Really the only two things that should mean a garment costs more are the cut (interesting design, of course) – and the cloth (and trimmings).

The right fabric

Cloth first: the performance of the fabric – the main raw material – is typically reflected in the cost.  More expensive fabrics most importantly feel good, dry clean better and therefore last and look better for longer.

I was recently asked why a cashmere coat can be bought for £800 in one designer shop and £3000 in another.  This is largely due to the sort of cashmere that has been used.  There many different qualities of cashmere but while the actual feel of the cheaper garment can be OK, the combination of the feel, the warmth and the longevity of the better fabric is very obvious when you put the two next to each other.


I am always surprised when companies use expensive fabrics and then economise on the buttons which are often made of plastic.  Although sometimes it can be quite difficult to tell a natural button which is usually made of horn, it is an economy which a true artisan would not contemplate. 

The way the garment is finished inside is also an interesting tell. Many clients can’t understand why an unlined garment would cost more than a similar lined one.  In fact, lining is often used to disguise cheap finishing on the seams; when each seam has to be individually bound because there is no lining to cover them, it is much more costly to produce.  In summer there are some fabrics that hang better and feel more comfortable unlined or half lined; and in winter some of the modern fabrics are too thick to line and would be spoiled by a lining.

Another thing to look for when buying modern stretch fabrics is that the lining corresponds with the properties of the fabric.  Some companies don’t use stretch lining, which makes the garment less comfortable to wear.

The right fit

As for cut, the actual cutting or making cost is one of the most significant elements of the total cost of a garment.  The number of pieces in a good jacket can be more than 30 to create an interesting shape and fit.  By contrast a jacket with very few darts and seams can be manufactured more cheaply but will not give such a good shape or fit.


You will be able to see the difference if you look closely at the garment.  But you will really know if the cut is worth paying for when you try the garment on.  If the fabric and the fit is right for you, you will feel fabulous.  Don’t accept anything less.

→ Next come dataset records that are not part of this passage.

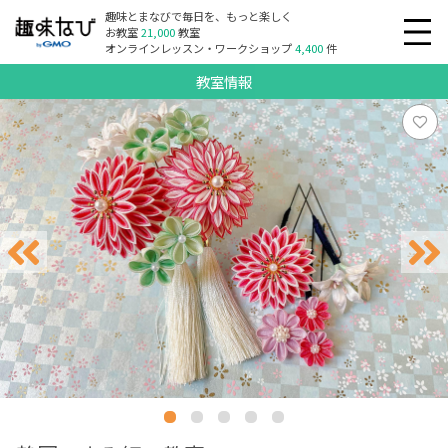
趣味とまなびで毎日を、もっと楽しく
お教室
21,000
教室
オンラインレッスン・ワークショップ
4,400
件
教室情報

In short: fit + fabric = fabulous.

The right salesperson

There is another way to ensure that the clothes you are buying are good value and not just expensive, and that is to know that the people who are selling it you are genuinely knowledgeable about why it costs what it costs. Get them to talk about the fabric, the cut and the craft that has gone into the garment – if they know the answers you can be confident in the value of your purchase.